In the farther edge of the last orchard stood a tiny adobe house, where old Reyes had lived in the summer-time to guard her ripening fruits. Since her death it had been abandoned, with the garden, and next summer the Indian congress could allot it to any one who asked, since it would have been left untilled for five years. The house was half hidden from sight—overshadowed on one side by ancient pear trees and on the other by the black cliffs of an advance guard of the lava flow.
As he passed the ruined hut Lelo suddenly stooped and began looking anxiously at a footprint in the soft earth. “That was from no moccasin of the Tee-wahn,” he muttered to himself, “for the sole is flatter than ours. And it comes out of the house, where no one ever goes, now that Grandmother Reyes is dead. But this! For in three steps it is no more the foot of a man, but of a beast—going even to the bushes where I saw the Enchanted Burro that morning”—and all of a tremble, Lelo leaned up against the wall of the house. It was all he could do to keep from turning and bolting for home—and you need not laugh at him. The bow-case at his side was from the tawny mountain lion Lelo had slain with his own hands in the cañons of the Tetilla; and when Refúgio, the youngest medicine-man, fell wounded in the fore-front of the fight at Tajique, it was Lelo who had lumbered forward and brought him away in his arms, saving his life and hair from the Cumanche knife. But it takes a braver man to stand against his own superstitions than to face wild beast or wilder savage; and now, though Lelo did not flee, his knees smote together and the blood seemed to have left his head dry and over-light. He sat down, so weak was he; and, with back against the wall, he tried to gather his scattered thoughts.
At that very moment, if Lelo had turned his head a very little more to the left and looked at one particular rift in the thorny greasewoods that choked the foot of the cliff, he might have seen two dark, hungry eyes fixed upon him; but Lelo was not looking that way so much as to the corner of the cliff. There he would have to pass to the field; and it was just around that corner that he had seen the Enchanted Burro. “And there also I have seen the mouth of a cave, where they say the ogres used to live and where no one dares to enter”—and he shivered again, like one half frozen. Then he did look back to the left, but saw nothing, for the eyes were no longer there. Only, a few rods farther to the left, and where Lelo could not see for the wall at his back, the tall, white ears of a burro were moving quietly along in the bushes, which hid the rest of its body. Now and then the animal stopped and cocked up its ears, as if to listen; and its eyes rose over the bush, shining with a deep, strange light. Just beyond was the low adobe wall which separated Reyes’s garden from the next—running from the foot of the cliff down past the old house.
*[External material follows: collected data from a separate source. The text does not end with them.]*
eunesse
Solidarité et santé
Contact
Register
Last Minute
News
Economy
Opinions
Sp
To go on to the field needed even more courage than to keep from fleeing for home; and stubborn as he was, Lelo was trying to muster up legs and heart to proceed. He even rose to his feet and drew back his elbows fiercely, straining the muscles of his chest, where there seemed to be such a weight. Just around the corner of the house, at that same moment, a burro’s head, with white ears and a blazed face, rose noiselessly above the adobe fence, and seeing nothing, a pair of black hoofs came up, and in a swift bound the animal was over the wall—so lightly that even the sharp Indian ears not fifteen feet away heard nothing of it.
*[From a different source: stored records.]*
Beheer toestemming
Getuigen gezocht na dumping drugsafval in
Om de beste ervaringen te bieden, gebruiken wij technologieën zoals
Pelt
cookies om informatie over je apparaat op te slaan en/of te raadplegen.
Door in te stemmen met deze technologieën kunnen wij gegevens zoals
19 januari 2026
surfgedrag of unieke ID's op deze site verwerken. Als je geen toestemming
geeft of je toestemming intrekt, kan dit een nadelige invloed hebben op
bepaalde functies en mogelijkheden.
But if Lelo did not notice, a sharper watcher did. “Kay-eé-w’yoo!” cried a complaining voice, and a brown bird with broad wings and a big, round head went fluttering from its perch on the roof. Lelo started violently, and then smiled at himself. “It is only tecolóte,” he muttered, “the little owl that lives with the túsas,[10] and they say he is very wise. To see where he went.”
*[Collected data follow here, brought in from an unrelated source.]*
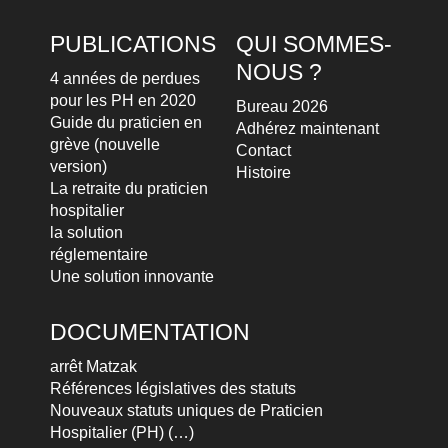
PUBLICATIONS
QUI SOMMES-
NOUS ?
4 années de perdues
pour les PH en 2020
Bureau 2026
Guide du praticien en
Adhérez maintenant
grève (nouvelle
Contact
version)
Histoire
La retraite du praticien
hospitalier
la solution
réglementaire
Une solution innovante
DOCUMENTATION
arrêt Matzak
Références législatives des statuts
Nouveaux statuts uniques de Praticien
Hospitalier (PH) (…)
The boy stole around the corner of the house, but the owl was nowhere to be seen, and he started back.
As he turned the angle again, he caught sight of a burro’s head just peeping from around the other corner; and Lelo felt the blood sinking from his face. The beast gave a little start and then dropped its head to a bunch of alfalfa that was green at the corner. But this did not relieve Lelo’s terror. It was Paloma—dead Paloma—now the Witch Burro. There was no mistaking that jovero face. And plain it was, too, that this was no longer burro-true, but one of the accursed spirits in burro shape. Those eyes! They seemed, in that swift flash in which they had met Lelo’s, to be sunk far, far into the skull; and he was sure that deep in them he saw a dull gleam of red. And the ears and head—they were touched with death, too! Their skin seemed hard and ridgy as a rawhide, instead of fitting as the skin does in life. So, also, was the neck; but no more was to be seen for the angle of the wall.